О многом теперь хотелось написать. Ведь пока дед Улька, неспешно мудруя, выкладывал печь, Ивантьев помог Самсоновне убрать огород — ее «одры культурные» так и не приехали, — почистил, поправил погреб во дворе, засыпал в него четыре мешка заработанной картошки. Морковью, свеклой, редькой одарила его Никитишна. Съездил на главную усадьбу, купил сапоги, телогрейку, брюки и пиджак для работы, договорился о полушубке с дедом Улькой — за овечью шерсть можно взять полушубок в потребкооперации, — купил четырех куриц и петуха, отгородил им курятник в рубленом сарае. А когда вынул из гнезда первое теплое яичко, веское, с коричневой, каменно крепкой скорлупой, то прошелся по двору, диковато всплясывая, ворвался на кухню, своей радостью испугал печника. «Первое выпей, — посоветовал понимающий дед, — верхушку сколи, сольцой присыпь и — как рюмочку.

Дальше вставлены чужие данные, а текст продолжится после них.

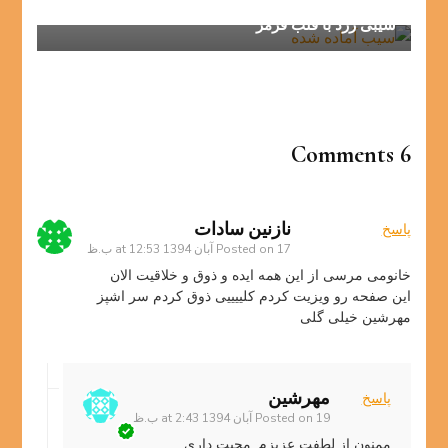
سیبی زرد با قلب قرمز
6 Comments
نازنین سادات
پاسخ
17 آبان 1394 at 12:53 ب.ظ
Posted on
خانومی مرسی از این همه ایده و ذوق و خلاقیت الان
این صفحه رو ویزیت کردم کلییییی ذوق کردم سر اشپز
مهرشین خیلی گلی
مهرشین
پاسخ
19 آبان 1394 at 2:43 ب.ظ
Posted on
ممنون از لطفت عزیزم. محبت داری.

Живое, чистое, без печати диетической». Утеплил окна, обил войлоком наружную дверь и много другого, мелкого, но важного переделал Ивантьев, готовясь к первой деревенской зиме.
Писака же из него был неважный, прежде, на судне, обходился радиограммами: мол, жив, рыбачу, обнимаю, целую, да и писать не находил о чем, судовая жизнь однообразна — спуски, подъемы трала, гонка за рыбьими косяками, дрейфы во льдах, перегрузы улова, переходы, рапорты — одно и то же каждую экспедицию. Про опасности, трудности моряки обычно не пишут, суеверие бытует: дома, под стопочку, можешь кое-что поведать, даже прихвастнуть; в море — молчи, не серди Нептуна. А тут, на маленьком хуторе, за два месяца обитания столько увидено, пережито, наработано — впору художественное произведение сочинять!
«Здравствуй, дорогая Наталья! — вывел он наконец сверху листа. — Во-первых, передаю горячие приветы сыну Геннадию, его жене Светлане, дочери Анюте, ее мужу Алексею, а также всем внукам, которых целую, друзьям и знакомым тоже приветы и пожелания. Хочу сразу сообщить тебе, чтобы зимовать меня не ждали, я тут сегодня затопил печь, очень тепло стало, купил кур, картошкой запасся...»
— Тьфу! — выругался он и отбросил шариковую ручку. Будто за этим приехал! Вообразил, как иронично пощиплет усики Геннадий, скажет нарочито без улыбки: «Так, курочек уже щупаем, теперь будем узнавать, откуда поросятки берутся», а учительница Анюта вполне серьезно изречет: «Атавистические проявления, свойственные в какой-то степени каждому человеку», и ему вовсе расхотелось писать дальше. Попросив Наталью и впредь пересылать половину месячной пенсии, заверив ее в своем здоровье, умственном и физическом, он окончил письмо примирительными словами: «Можете там подшучивать, смеяться надо мной, но все равно я вас всех люблю и приглашаю летом на свежие овощи, которые выращу сам, я глазунью из яиц «без печати диетической», как здесь выражается один дед, коренной сокович. Значит, огородного участка для меня не хлопочите, с двумя справиться не смогу на таком расстоянии. Всего доброго, живите дружно!»
Подбросил в печку дров, погрелся у открытой дверцы обжигающим огнем, намыл картошки, опустил чугунок в круглое отверстие плиты, взболтал тесто на кислом молоке, принялся печь лепешки — по способу, вычитанному из кулинарной книги доктора Защокина, оставленной, вероятно, специально для него, и радовался, если получались пышные, в меру поджаристые, съедал их тут же, у печки. К пище он относился философски: любая пригодна, если ее переварит желудок, и помня еще поговорку старого судового кока: «Все полезно, что в рот полезло!» — и проблема питания его мало занимала: молоко брал у Малаховых, крупу, хлеб, соль, сахар — в киоске, без мяса легко обходился (за многие годы на судах вдоволь напитался рыбой и мясом), но и мясом его угощали добрые хуторяне; кто где достанет, привезет с главной усадьбы, непременно кликнет: «Иваныч, зайди, на жареху отделю!» А уж картошка здешняя с песчаных бугров была сахариста, чуть розовата на разрез, невероятного вкуса и душистости. Он жарил, тушил ее, толок пюре с молоком, а чаще — просто варил в мундире, чистил, ел, макая в растительное масло.